(DATA PROVIDED)

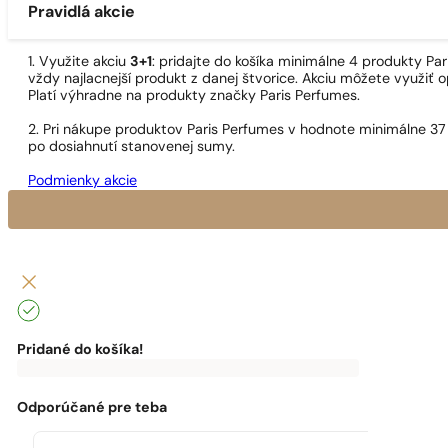
Pravidlá akcie
1. Využite akciu
3+1
: pridajte do košíka minimálne 4 produkty P
vždy najlacnejší produkt z danej štvorice. Akciu môžete využiť o
Platí výhradne na produkty značky Paris Perfumes.
2. Pri nákupe produktov Paris Perfumes v hodnote minimálne 37
po dosiahnutí stanovenej sumy.
Podmienky akcie
Pridané do košíka!
0
€
0,00
€
Do
dopravy
zadarmo
Odporúčané pre teba
ti
chýba:
0,00
€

(End DATA PROVIDED)

DIRECTIONS FOR THIS TASK ::
A faithful copy of every record is required, with no pictures included.

SOLUTION TO THE EXERCISE ::
Pravidlá akcie
1. Využite akciu
3+1
: pridajte do košíka minimálne 4 produkty P
vždy najlacnejší produkt z danej štvorice. Akciu môžete využiť o
Platí výhradne na produkty značky Paris Perfumes.
2. Pri nákupe produktov Paris Perfumes v hodnote minimálne 37
po dosiahnutí stanovenej sumy.
Podmienky akcie
Pridané do košíka!
0
€
0,00
€
Do
dopravy
zadarmo
Odporúčané pre teba
ti
chýba:
0,00
€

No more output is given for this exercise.